Hace 90 años las hermanas Melguizo se inventaron en Medellín el negocio que El Buen Sabor retomó en la década del 90. El café era todavía una especie de excentricidad árabe en la ciudad: "El tinto se tenía como un refinamiento de extravagancia y sólo
lo tomaban después de las comidas los señores principales, acompañado de un cigarrillo de Ambalema".
Las Melguizo les colgaron a algunos niños vestidos con pantalón "cogepuerco" una elegante caja de madera con pocillos de loza, azucarera, cucharillas y termos de café. En poco tiempo los niños tinteros se convirtieron en una sensación. El tintineo
de porcelana en los alrededores de los teatros y los parques principales prometía un placer exclusivo. Pasó la novedad y los niños se volvieron legión y plaga citadina. La mugre de los pocillos y el nuevo encanto de los cafés acabaron con la repartija
de café en la década del 50. Ahora los muchachos pregonaban sus helados de hielo raspado: "De fresa para la princesa, de corozo para el buen mozo".
El mecánico de cochecitos dice con fingida ternura: "Las madres los abandonan y nosotros los recogemos". Los carros tinteros también tienen su ruta particular. Los recoge un camionero por las curvas de Circasia, Montenegro, Filandia y demás geografía
cafetera y por 13.000 pesos terminan en el taller de El Buen Sabor. El mecánico se aburre hablando de trabajo y empieza a ponderar a las tinteras que trabajan en la mañana: "La gente no cree que esas niñas trabajen en esto, vengan por la mañana,
es que son niñas muy lindas. Las mujeres de nosotros se mantienen celosas por esas pelaítas". Paula salvó la madrugada y la cabeza del mecánico. En la zona de carga me contó que está terminado el bachillerato y que sus recorridos por Barrio Triste
le dejan 30 o 35 mil pesos por caminata. En un momento de debilidad estuve dispuesto a probar la colada.
Las mujeres van pasando la puerta y dejan sus historias para acompañar con un tinto envenenado. Un hijo asesinado en Junín hace un mes, una mujer ciega que levanta los ojos buscando algo de la luz que despunta a las 5:30 a.m., una más que habla orgullosa
de su coche indestructible, una que bendice a Don Miguel, una que pide la foto y sigue, una que luce su pelo morado y su arrogancia de adivina. Ninguna nos ofrece un tinto. Viven en Santo Domingo, El Popular, Carambolas, Santa Rita.
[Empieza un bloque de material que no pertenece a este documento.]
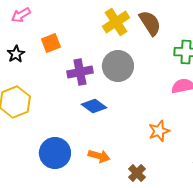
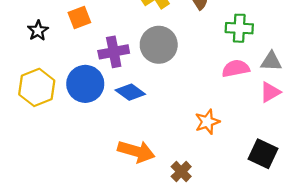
blue circle: (55, 153) -> (85, 84), moved
orange arrow: (99, 156) -> (136, 151), size x1.4

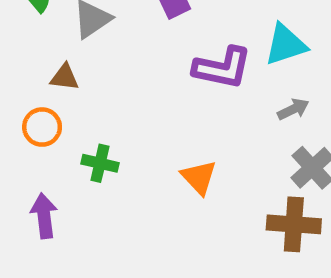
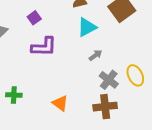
purple L-shape: (222, 68) -> (44, 47), moved
orange triangle: (199, 177) -> (60, 103), moved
Salen de la
casa cuando algunas esquinas del centro apenas están tirando la reja de la noche anterior.
Parece increíble que un vendedor de manzana varado logre montar un negocio próspero y al mismo tiempo una oficina de asistencia y empleo que ningún cubículo oficial podría sospechar. 1.500 termos, el desecho de unos coches, 3 pipetas de gas, 3 ollas
descomunales, 2 canecas de plástico, 4 hornillas, 6 jarras plásticas, 1 cucharón, 7 baldes. Dotación suficiente para esa especie de trapiche o de cocina coquera. Al final Don Miguel me cuenta que en diciembre hace una fiesta con todo el personal.
Aguardiente mata tinto: "La gente se porta muy bien, es muy respetuosa. La última vez hasta sobró trago". Para este diciembre está invitada toda la redacción de Universo Centro. No sobrará trago.